The Cube 3D project represents an initial step towards comprehensive 3D intelligence, with ongoing research focusing on:

- Enhanced 3D object generation
- More sophisticated scene creation
- Improved text-to-3D conversion techniques

### Responsible Use

As an experimental AI technology, users are encouraged to:

- Verify generated assets for accuracy and appropriateness
- Use the model ethically and in compliance with relevant guidelines
- Understand that generated outputs may vary in quality and fidelity

## Contributing

We welcome contributions to the project! To ensure a smooth collaboration, please follow these guidelines:

### Pull Request Process
1. Fork the repository and create your branch from `main`.
2. Ensure any new code follows the project's coding standards.
3. Update relevant documentation to reflect your changes.
4. Your pull request should include:
- A clear summary of changes
- Context and rationale for modifications
- Testing instructions
- Any potential breaking changes or new dependencies

### Code Style
- Use Python 3.7+ compatible code
- Follow standard Python formatting conventions
- Use type hints where appropriate

### Development Setup
- Minimum Python version: 3.7
- Install development dependencies with `pip install .[lint]`

### Linting
- The project uses `ruff` for code linting (version 0.9.10)
- Run linter checks before submitting your pull request

### Testing
- Ensure all tests pass before submitting a pull request
- Add tests for new functionality
- Maintain or improve overall test coverage

### Reporting Issues
- Use the GitHub issue templates for bug reports, feature requests, or documentation improvements
- Provide clear, reproducible steps for any bugs discovered

### Security
If you discover a security vulnerability:
- Do NOT create a public issue
- Report vulnerabilities through the HackerOne bug bounty program: https://hackerone.com/roblox

### Code of Conduct
Be respectful, inclusive, and considerate of other contributors. Harassment and discrimination are not tolerated.

### Ownership
This project is maintained by @Roblox/aicube. All contributions are subject to review by the core team.

## License

The project is licensed under the **Cube3D Research-Only RAIL-MS License**.
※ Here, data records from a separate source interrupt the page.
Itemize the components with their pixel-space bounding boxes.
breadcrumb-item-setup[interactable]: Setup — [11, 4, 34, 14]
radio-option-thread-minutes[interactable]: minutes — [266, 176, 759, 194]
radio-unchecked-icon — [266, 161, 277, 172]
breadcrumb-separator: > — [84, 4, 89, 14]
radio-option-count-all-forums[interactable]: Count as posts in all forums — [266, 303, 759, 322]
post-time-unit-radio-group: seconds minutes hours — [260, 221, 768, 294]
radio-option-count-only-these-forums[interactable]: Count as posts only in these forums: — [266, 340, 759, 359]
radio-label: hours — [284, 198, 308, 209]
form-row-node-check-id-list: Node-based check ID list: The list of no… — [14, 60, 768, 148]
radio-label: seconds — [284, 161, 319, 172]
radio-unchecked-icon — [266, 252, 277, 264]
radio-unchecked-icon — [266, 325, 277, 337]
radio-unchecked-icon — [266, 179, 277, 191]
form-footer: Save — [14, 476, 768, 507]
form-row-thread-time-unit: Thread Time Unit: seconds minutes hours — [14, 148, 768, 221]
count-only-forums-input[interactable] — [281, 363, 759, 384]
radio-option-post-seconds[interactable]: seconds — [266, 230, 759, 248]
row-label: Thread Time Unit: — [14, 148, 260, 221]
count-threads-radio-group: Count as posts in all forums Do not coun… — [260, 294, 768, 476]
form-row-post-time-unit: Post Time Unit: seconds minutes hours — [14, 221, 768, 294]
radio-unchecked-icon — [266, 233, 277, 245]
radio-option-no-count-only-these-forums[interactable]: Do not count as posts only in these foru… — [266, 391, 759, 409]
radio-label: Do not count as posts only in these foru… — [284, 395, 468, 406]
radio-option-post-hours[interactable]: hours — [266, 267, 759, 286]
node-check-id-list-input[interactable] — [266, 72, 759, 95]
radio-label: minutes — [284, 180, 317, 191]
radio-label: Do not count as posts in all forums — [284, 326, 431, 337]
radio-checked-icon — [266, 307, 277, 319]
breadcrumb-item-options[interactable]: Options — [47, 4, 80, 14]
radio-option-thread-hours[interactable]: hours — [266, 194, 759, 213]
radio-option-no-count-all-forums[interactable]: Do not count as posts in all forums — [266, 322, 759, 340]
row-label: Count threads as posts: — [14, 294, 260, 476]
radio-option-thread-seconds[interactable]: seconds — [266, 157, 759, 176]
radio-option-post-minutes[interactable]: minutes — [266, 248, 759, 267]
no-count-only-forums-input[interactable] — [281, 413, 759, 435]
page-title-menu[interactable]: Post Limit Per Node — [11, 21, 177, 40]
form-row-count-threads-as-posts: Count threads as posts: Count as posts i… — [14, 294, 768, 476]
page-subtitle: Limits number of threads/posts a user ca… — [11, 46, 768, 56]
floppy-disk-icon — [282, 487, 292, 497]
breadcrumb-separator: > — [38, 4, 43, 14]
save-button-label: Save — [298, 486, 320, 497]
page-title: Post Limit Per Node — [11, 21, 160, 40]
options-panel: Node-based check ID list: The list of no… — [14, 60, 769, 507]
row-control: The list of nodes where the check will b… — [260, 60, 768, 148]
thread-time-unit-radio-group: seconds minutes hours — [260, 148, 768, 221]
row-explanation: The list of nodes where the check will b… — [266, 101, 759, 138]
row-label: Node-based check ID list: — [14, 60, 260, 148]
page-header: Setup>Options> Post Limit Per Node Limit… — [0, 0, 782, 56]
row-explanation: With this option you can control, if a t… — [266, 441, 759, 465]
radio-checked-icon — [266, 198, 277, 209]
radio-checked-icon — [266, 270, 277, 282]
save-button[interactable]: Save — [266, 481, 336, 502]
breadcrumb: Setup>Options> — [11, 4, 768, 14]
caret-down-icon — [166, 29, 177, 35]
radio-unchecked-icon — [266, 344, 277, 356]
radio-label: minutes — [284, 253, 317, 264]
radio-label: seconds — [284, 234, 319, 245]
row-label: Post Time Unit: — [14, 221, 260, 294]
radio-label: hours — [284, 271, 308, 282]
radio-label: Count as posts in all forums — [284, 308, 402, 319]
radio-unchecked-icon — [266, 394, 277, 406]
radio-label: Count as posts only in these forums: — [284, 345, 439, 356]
### Key License Highlights

- This is a research-only license with specific use restrictions
- The license applies to Cube3d-v0.1 and related inference code
- Usage is strictly limited to academic or research purposes

### Important Restrictions

The license includes comprehensive use restrictions, including:
- Prohibitions on discrimination
- Intellectual property protections
- Restrictions on generating harmful or unlawful content
- Limitations on military, law enforcement, and health-related applications

### Full License Details

For the complete and legally binding license terms, please refer to the [LICENSE](LICENSE) file in the repository. Users must carefully review and comply with all terms before using this software.

#### Disclaimer

THE SOFTWARE IS PROVIDED "AS IS", WITHOUT WARRANTY OF ANY KIND. The licensors are not liable for damages arising from its use.